◆ **TASK REQUIREMENTS**:
The reply must consist of the complete listing, reproduced exactly, with no images included.

--- START ---

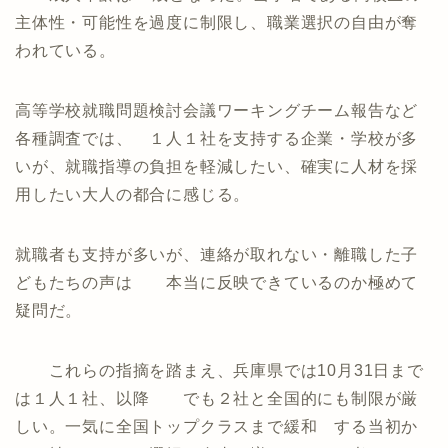
主体性・可能性を過度に制限し、職業選択の自由が奪
われている。
高等学校就職問題検討会議ワーキングチーム報告など
各種調査では、 １人１社を支持する企業・学校が多
いが、就職指導の負担を軽減したい、確実に人材を採
用したい大人の都合に感じる。
就職者も支持が多いが、連絡が取れない・離職した子
どもたちの声は 本当に反映できているのか極めて
疑問だ。
これらの指摘を踏まえ、兵庫県では10月31日まで
は１人１社、以降 でも２社と全国的にも制限が厳
しい。一気に全国トップクラスまで緩和 する当初か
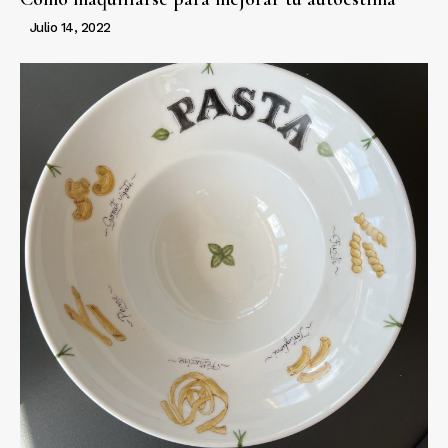
Julio 14, 2022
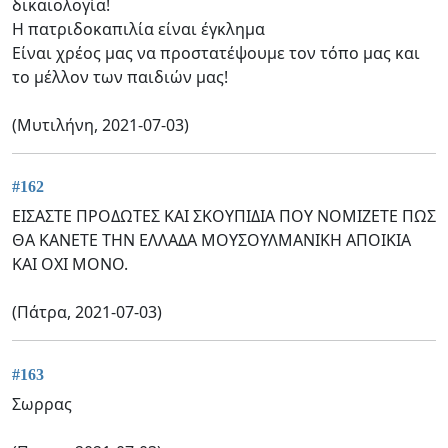
δικαιολογία!
Η πατριδοκαπιλία είναι έγκλημα
Είναι χρέος μας να προστατέψουμε τον τόπο μας και
το μέλλον των παιδιών μας!
(Μυτιλήνη, 2021-07-03)
#162
ΕΙΣΑΣΤΕ ΠΡΟΔΩΤΕΣ ΚΑΙ ΣΚΟΥΠΙΔΙΑ ΠΟΥ ΝΟΜΙΖΕΤΕ ΠΩΣ
ΘΑ ΚΑΝΕΤΕ ΤΗΝ ΕΛΛΑΔΑ ΜΟΥΣΟΥΛΜΑΝΙΚΗ ΑΠΟΙΚΙΑ
ΚΑΙ ΟΧΙ ΜΟΝΟ.
(Πάτρα, 2021-07-03)
#163
Σωρρας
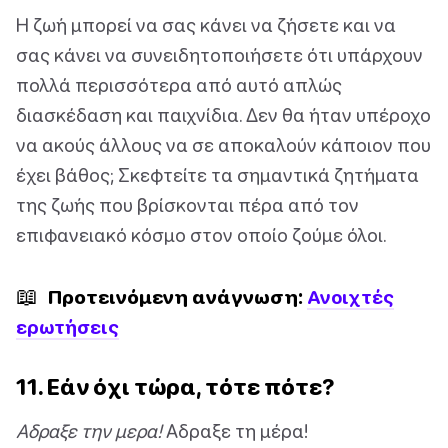
Η ζωή μπορεί να σας κάνει να ζήσετε και να
σας κάνει να συνειδητοποιήσετε ότι υπάρχουν
πολλά περισσότερα από αυτό απλώς
διασκέδαση και παιχνίδια. Δεν θα ήταν υπέροχο
να ακούς άλλους να σε αποκαλούν κάποιον που
έχει βάθος; Σκεφτείτε τα σημαντικά ζητήματα
της ζωής που βρίσκονται πέρα από τον
επιφανειακό κόσμο στον οποίο ζούμε όλοι.
📖
Προτεινόμενη ανάγνωση:
Ανοιχτές
ερωτήσεις
11. Εάν όχι τώρα, τότε πότε?
Αδραξε την μερα!
Αδραξε τη μέρα!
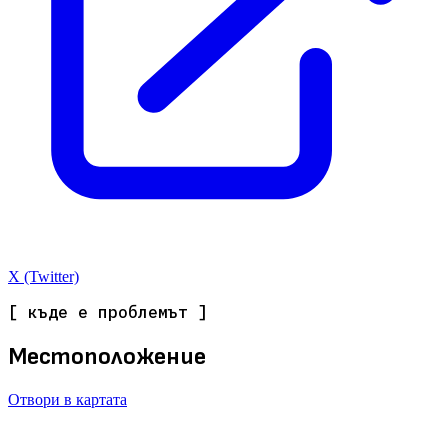
X (Twitter)
[ къде е проблемът ]
Местоположение
Отвори в картата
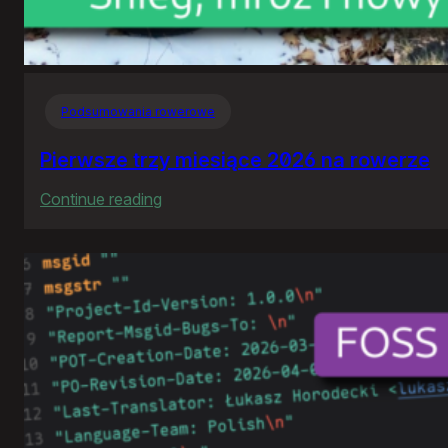
Podsumowania rowerowe
Pierwsze trzy miesiące 2026 na rowerze
:
Continue reading
Pierwsze
trzy
miesiące
2026
na
rowerze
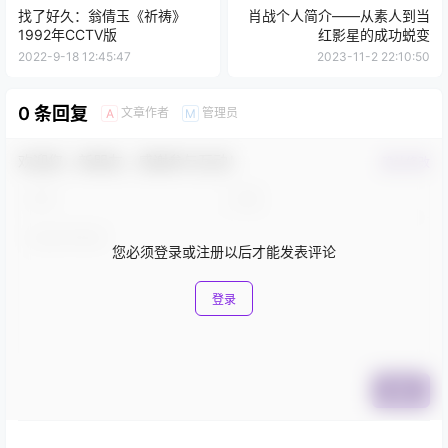
找了好久：翁倩玉《祈祷》
肖战个人简介——从素人到当
1992年CCTV版
红影星的成功蜕变
2022-9-18 12:45:47
2023-11-2 22:10:50
0 条回复
文章作者
管理员
A
M
欢迎您，新朋友，感谢参与互动！
确认修改
您必须登录或注册以后才能发表评论
登录
提交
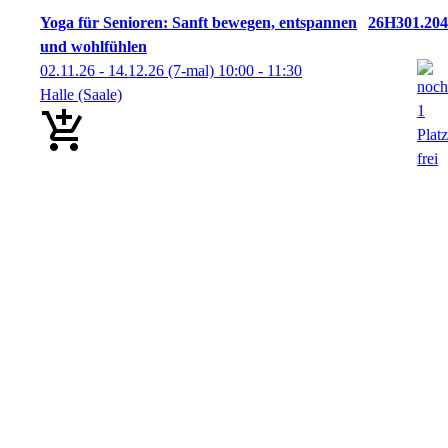
Yoga für Senioren: Sanft bewegen, entspannen
26H301.204
und wohlfühlen
02.11.26 - 14.12.26
(7-mal)
10:00
- 11:30
Halle (Saale)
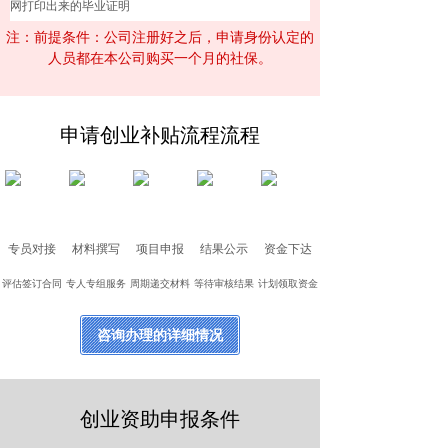
网打印出来的毕业证明
注：前提条件：公司注册好之后，申请身份认定的
人员都在本公司购买一个月的社保。
申请创业补贴流程流程
专员对接
材料撰写
项目申报
结果公示
资金下达
评估签订合同
专人专组服务
周期递交材料
等待审核结果
计划领取资金
咨询办理的详细情况
创业资助申报条件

--- END ---

◆ **WRITTEN SOLUTION**:
主体性・可能性を過度に制限し、職業選択の自由が奪
われている。
高等学校就職問題検討会議ワーキングチーム報告など
各種調査では、 １人１社を支持する企業・学校が多
いが、就職指導の負担を軽減したい、確実に人材を採
用したい大人の都合に感じる。
就職者も支持が多いが、連絡が取れない・離職した子
どもたちの声は 本当に反映できているのか極めて
疑問だ。
これらの指摘を踏まえ、兵庫県では10月31日まで
は１人１社、以降 でも２社と全国的にも制限が厳
しい。一気に全国トップクラスまで緩和 する当初か
Julio 14, 2022
δικαιολογία!
Η πατριδοκαπιλία είναι έγκλημα
Είναι χρέος μας να προστατέψουμε τον τόπο μας και
το μέλλον των παιδιών μας!
(Μυτιλήνη, 2021-07-03)
#162
ΕΙΣΑΣΤΕ ΠΡΟΔΩΤΕΣ ΚΑΙ ΣΚΟΥΠΙΔΙΑ ΠΟΥ ΝΟΜΙΖΕΤΕ ΠΩΣ
ΘΑ ΚΑΝΕΤΕ ΤΗΝ ΕΛΛΑΔΑ ΜΟΥΣΟΥΛΜΑΝΙΚΗ ΑΠΟΙΚΙΑ
ΚΑΙ ΟΧΙ ΜΟΝΟ.
(Πάτρα, 2021-07-03)
#163
Σωρρας
Η ζωή μπορεί να σας κάνει να ζήσετε και να
σας κάνει να συνειδητοποιήσετε ότι υπάρχουν
πολλά περισσότερα από αυτό απλώς
διασκέδαση και παιχνίδια. Δεν θα ήταν υπέροχο
να ακούς άλλους να σε αποκαλούν κάποιον που
έχει βάθος; Σκεφτείτε τα σημαντικά ζητήματα
της ζωής που βρίσκονται πέρα από τον
επιφανειακό κόσμο στον οποίο ζούμε όλοι.
📖
Προτεινόμενη ανάγνωση:
Ανοιχτές
ερωτήσεις
11. Εάν όχι τώρα, τότε πότε?
Αδραξε την μερα!
Αδραξε τη μέρα!
X (Twitter)
[ къде е проблемът ]
Местоположение
Отвори в картата
Podsumowania rowerowe
Pierwsze trzy miesiące 2026 na rowerze
:
Continue reading
Pierwsze
trzy
miesiące
2026
na
rowerze
找了好久：翁倩玉《祈祷》
肖战个人简介——从素人到当
1992年CCTV版
红影星的成功蜕变
2022-9-18 12:45:47
2023-11-2 22:10:50
0 条回复
文章作者
管理员
A
M
欢迎您，新朋友，感谢参与互动！
确认修改
您必须登录或注册以后才能发表评论
登录
提交
Yoga für Senioren: Sanft bewegen, entspannen
26H301.204
und wohlfühlen
02.11.26 - 14.12.26
(7-mal)
10:00
- 11:30
Halle (Saale)
网打印出来的毕业证明
注：前提条件：公司注册好之后，申请身份认定的
人员都在本公司购买一个月的社保。
申请创业补贴流程流程
专员对接
材料撰写
项目申报
结果公示
资金下达
评估签订合同
专人专组服务
周期递交材料
等待审核结果
计划领取资金
咨询办理的详细情况
创业资助申报条件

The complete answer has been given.